Between my sending the iPhone and getting an automated email notification that it had been inspected, a relatively speedy 7-8 days passed. In the email that announced the completion of the inspection, I was told to confirm my phone number so they could call me with the final price. I did this, even though my phone number hadn’t changed since I’d registered for my account a few days before.
Instead of a phone call, though, three days later I got another email, this time saying that they couldn’t reach me (this despite having not missed any calls from CashForiPhones during that time). I again confirmed my phone number on the website and waited for my call.

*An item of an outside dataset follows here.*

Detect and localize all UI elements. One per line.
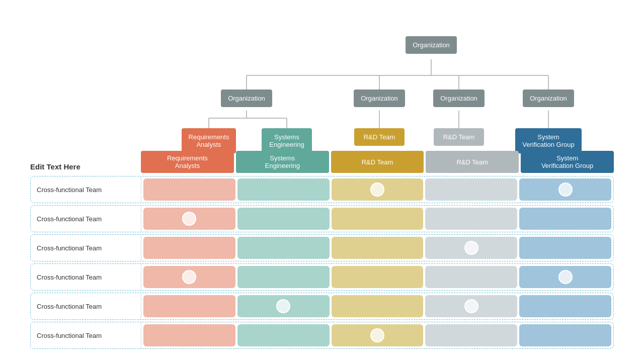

The next day another email arrived saying that they couldn’t reach me, though again there had been no missed calls. I waited another few days and, when nothing had happened, I called them. And, again, things were a bit confused.

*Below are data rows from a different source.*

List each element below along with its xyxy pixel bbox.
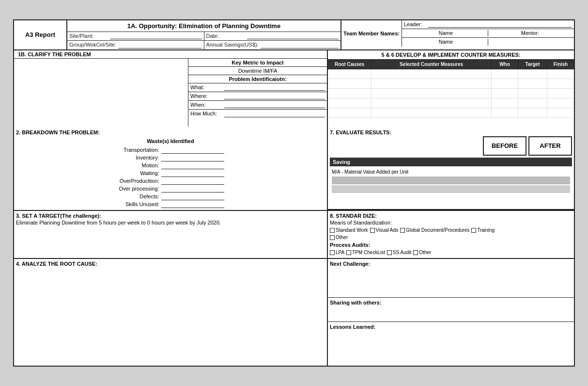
section-1b: 1B. CLARIFY THE PROBLEM Key Metric to Im… [14,50,328,127]
counter-row-2 [328,79,574,89]
waste-row-defects: Defects: [117,193,224,200]
cb-training-label: Training [477,227,495,233]
section-3-inner: 3. SET A TARGET(The challenge): Eliminat… [14,211,327,228]
cb-lpa-box[interactable] [330,250,335,255]
counter-row-5 [328,108,574,118]
problem-id-label: Problem Identificaiotn: [188,75,327,83]
group-input[interactable] [118,42,201,48]
waste-row-skills: Skills Unused: [117,200,224,208]
saving-bar-2 [332,185,570,193]
waste-input-waiting[interactable] [161,169,224,177]
waste-label-transport: Transportation: [117,146,161,154]
cb-visual-label: Visual Ads [376,227,399,233]
waste-row-overproduction: OverProducition: [117,177,224,185]
cb-ss-box[interactable] [387,250,392,255]
waste-label-defects: Defects: [117,193,161,200]
section-4-bottom-row: 4. ANALYZE THE ROOT CAUSE: Next Challeng… [14,259,574,366]
where-input[interactable] [224,93,325,99]
cb-ss[interactable]: SS Audit [387,250,411,255]
header-field-left: Site/Plant: Group/WokCel/Site: [67,32,204,49]
header-row: A3 Report 1A. Opportunity: Elimination o… [14,20,574,50]
clarify-left [14,59,188,127]
wastes-title: Waste(s) Identified [16,136,325,146]
site-label: Site/Plant: [69,33,108,39]
cb-training-box[interactable] [471,228,476,233]
waste-input-motion[interactable] [161,161,224,169]
date-row: Date: [204,32,341,41]
savings-input[interactable] [261,42,339,48]
wastes-section: Waste(s) Identified Transportation: Inve… [16,136,325,209]
waste-input-inventory[interactable] [161,154,224,161]
site-input[interactable] [110,33,202,39]
cb-tpm-label: TPM CheckList [352,250,385,255]
savings-row: Annual Savings(US$): [204,41,341,49]
cb-other2[interactable]: Other [413,250,431,255]
section-3-title: 3. SET A TARGET(The challenge): [16,213,325,219]
cb-standard-box[interactable] [330,228,335,233]
cb-tpm[interactable]: TPM CheckList [346,250,385,255]
clarify-header: 1B. CLARIFY THE PROBLEM [14,50,327,59]
next-challenge-section: Next Challenge: [328,259,574,298]
key-metric-value: Downtime IM/FA [188,67,327,75]
section-7-inner: 7. EVALUATE RESULTS: BEFORE AFTER Saving… [328,127,574,198]
cb-standard-work[interactable]: Standard Work [330,227,368,233]
cb-standard-label: Standard Work [336,227,368,233]
when-input[interactable] [224,102,325,108]
saving-item: M/A - Material Value Added per Unit [332,168,570,176]
waste-input-overprocessing[interactable] [161,185,224,193]
cb-visual-ads[interactable]: Visual Ads [370,227,399,233]
mentor-value [488,39,572,46]
when-label: When: [190,102,224,108]
header-middle: 1A. Opportunity: Elimination of Planning… [67,20,341,49]
cb-other2-box[interactable] [413,250,418,255]
cb-lpa[interactable]: LPA [330,250,344,255]
cb-other-box[interactable] [330,235,335,240]
after-box: AFTER [528,136,572,156]
a3-label: A3 Report [14,20,67,49]
cb-visual-box[interactable] [370,228,375,233]
cb-tpm-box[interactable] [346,250,351,255]
when-row: When: [188,101,327,110]
saving-content: M/A - Material Value Added per Unit [330,166,572,196]
site-row: Site/Plant: [67,32,204,41]
saving-section: Saving M/A - Material Value Added per Un… [330,158,572,196]
cb-other[interactable]: Other [330,235,348,240]
waste-row-waiting: Waiting: [117,169,224,177]
clarify-body: Key Metric to Impact Downtime IM/FA Prob… [14,59,327,127]
how-much-label: How Much: [190,111,224,117]
section-4: 4. ANALYZE THE ROOT CAUSE: [14,259,328,366]
lessons-section: Lessons Learned: [328,322,574,346]
date-label: Date: [206,33,245,39]
waste-input-transport[interactable] [161,146,224,154]
counter-table-header: Root Causes Selected Counter Measures Wh… [328,60,574,69]
header-title: 1A. Opportunity: Elimination of Planning… [67,20,340,32]
section-2-inner: 2. BREAKDOWN THE PROBLEM: Waste(s) Ident… [14,127,327,210]
section-7-title: 7. EVALUATE RESULTS: [330,129,572,136]
section-8-inner: 8. STANDAR DIZE: Means of Standardizatio… [328,211,574,258]
key-metric-label: Key Metric to Impact [188,59,327,67]
date-input[interactable] [247,33,339,39]
group-label: Group/WokCel/Site: [69,42,116,48]
where-row: Where: [188,92,327,101]
cb-global-box[interactable] [400,228,405,233]
waste-input-defects[interactable] [161,193,224,200]
col-selected-measures: Selected Counter Measures [371,60,492,69]
what-input[interactable] [224,84,325,91]
cb-lpa-label: LPA [336,250,344,255]
waste-row-overprocessing: Over processing: [117,185,224,193]
how-much-row: How Much: [188,110,327,118]
waste-label-waiting: Waiting: [117,169,161,177]
cb-global-label: Global Document/Procedures [406,227,469,233]
cb-training[interactable]: Training [471,227,495,233]
leader-input[interactable] [428,21,572,28]
name-cell-1: Name [404,30,488,36]
counter-row-1 [328,69,574,79]
waste-input-skills[interactable] [161,200,224,208]
cb-global-doc[interactable]: Global Document/Procedures [400,227,469,233]
waste-input-overproduction[interactable] [161,177,224,185]
how-much-input[interactable] [224,111,325,117]
section-3: 3. SET A TARGET(The challenge): Eliminat… [14,211,328,259]
header-right: Team Member Names: Leader: Name Mentor: … [341,20,574,49]
wastes-table: Transportation: Inventory: Motion: [117,146,224,209]
section-4-inner: 4. ANALYZE THE ROOT CAUSE: [14,259,327,269]
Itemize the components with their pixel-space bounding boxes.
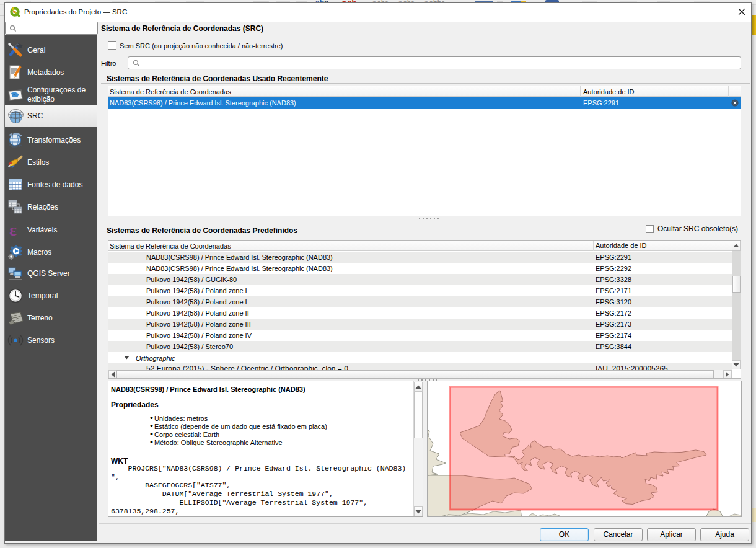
- svg-text:ε: ε: [9, 222, 17, 238]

When I had gotten my original quote at the CashForiPhones website, the site had offered $273. When I spoke to a representative, he informed me that due to some scratches on the back of the phone, the offer was now $180.
Though I’d argue that the scratches were relatively minor, the $180 seemed fair; it was right in line with what all the other sites, sites that took more detailed condition information before giving their quotes, offered.
In these sorts of situations, one is always on the watch for being ripped off, quoted one price and then offered another. I don’t think that’s exactly what happened here, but I do think the CashForiPhones quoting process is flawed. If I had to guess, I’d wager that the quote is the highest price they’ll pay for a perfect-condition phone. Had my phone been in that perfect condition, I suspect I would have gotten my $273. However, because the quote form only allows for working/not-working as a condition, it can’t give me a more accurate quote.
On one hand, this may work to CashForiPhones' advantage, since it makes it appear that they offer unusually high prices. On the other, it tends to breed unhappy customers who feel they’re being low-balled once their iPhones have already been sent.
I’m not one of those customers. As I said, the price was right in line with other services and seemed fair. But if you plan to sell to CashForiPhones, prepare yourself for the fact that the prices you’re quoted may not be the amount you receive.
With the call out of the way, though, my check arrived a few days later, as promised.
The Bottom Line
All things considered, my experience with CashForiPhones was mixed. The company’s communication was good at first, then a tad excessive, then a bit confusing. The quote I got was excitingly high, but the price actually paid much more average. The inclusion of the shipping box is very nice, though.
CashForiPhones isn’t a bad service. It could be better—especially its quoting tool—but as long as you understand the potential problems introduced by that tool, it’s a solid service that you may find rewarding.